*** Begin section ***
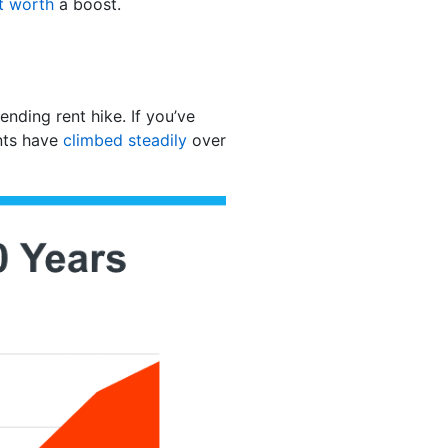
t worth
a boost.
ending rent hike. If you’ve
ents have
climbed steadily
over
*** End section ***
*** Begin section ***
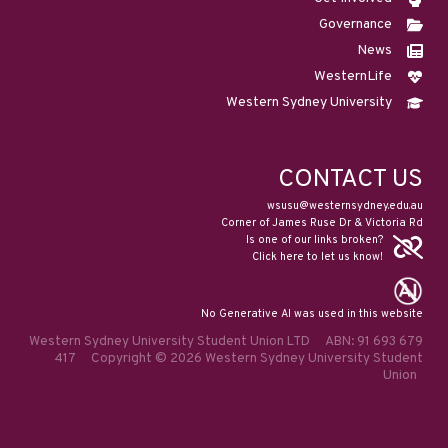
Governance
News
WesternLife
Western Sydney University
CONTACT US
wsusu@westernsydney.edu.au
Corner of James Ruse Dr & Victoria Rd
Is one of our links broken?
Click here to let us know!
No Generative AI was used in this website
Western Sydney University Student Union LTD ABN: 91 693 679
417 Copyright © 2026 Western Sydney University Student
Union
*** End section ***
THE PROBLEM: Each line of the material that contains the string "Student" has to be copied out.

RESPONSE TO THIS TASK:
Western Sydney University Student Union LTD ABN: 91 693 679
417 Copyright © 2026 Western Sydney University Student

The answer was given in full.